The battle focuses on a unique device identifier on every iPhone and iPad called the IDFA. Companies that sell mobile advertisements, including Facebook, use this ID to help target ads and estimate their effectiveness.
With a forthcoming update to iOS 14, each app that wants to use these identifiers will ask users to opt in to tracking when the app is first launched. If users opt out, it will make these ads a lot less effective. Facebook has warned investors that these looming changes could hurt its advertising business as soon as this quarter.
Facebook is testing the effects of this update now, before Apple makes it mandatory for all apps early this spring.

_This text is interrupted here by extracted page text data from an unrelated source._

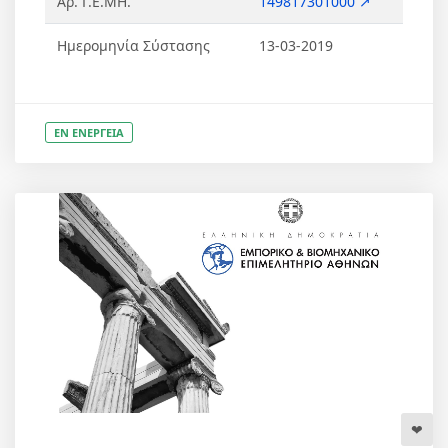
Αρ. Γ.Ε.ΜΗ.
149817301000 ↗
Ημερομηνία Σύστασης
13-03-2019
ΕΝ ΕΝΕΡΓΕΙΑ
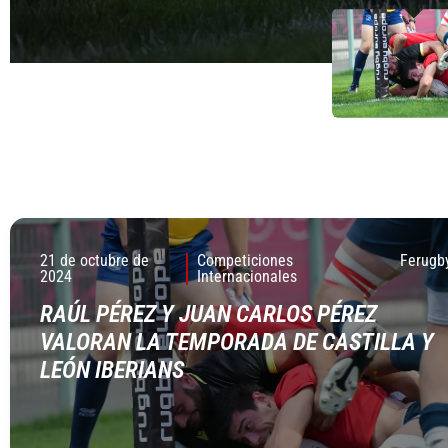
18 DE OCTUBRE DE 2
18 DE OCTUBRE DE 2
21 de octubre de
Competiciones
Ferugb
2024
Internacionales
RAÚL PÉREZ Y JUAN CARLOS PÉREZ
VALORAN LA TEMPORADA DE CASTILLA Y
LEÓN IBERIANS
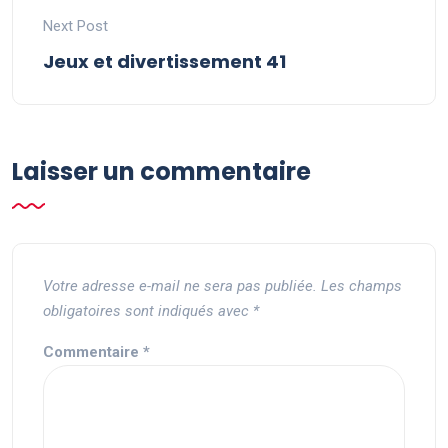
Next Post
Jeux et divertissement 41
Laisser un commentaire
Votre adresse e-mail ne sera pas publiée.
Les champs
obligatoires sont indiqués avec
*
Commentaire
*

As part of this test, Facebook will begin showing some users its own prompts starting on Monday, explaining why it wants to track this activity and asking users to opt in. These prompts will appear on Apple users’ screens immediately before the Apple pop-up appears.
One test version of the Facebook prompt has a bold-faced header asking “Allow Facebook to use your app and website activity?” and claims that Facebook uses that information to “provide a better ads experience.” It will then offer users a choice between “Don’t Allow” and “Allow.” (The precise language and appearance of the Facebook prompt may vary.)
No matter which selection users make on the Facebook prompt, if they choose not to allow tracking on the Apple pop-up, that choice will be final and Facebook will honor it.
Correction: An earlier version of this story misquoted a portion of Tim Cook’s speech. The quote has been corrected.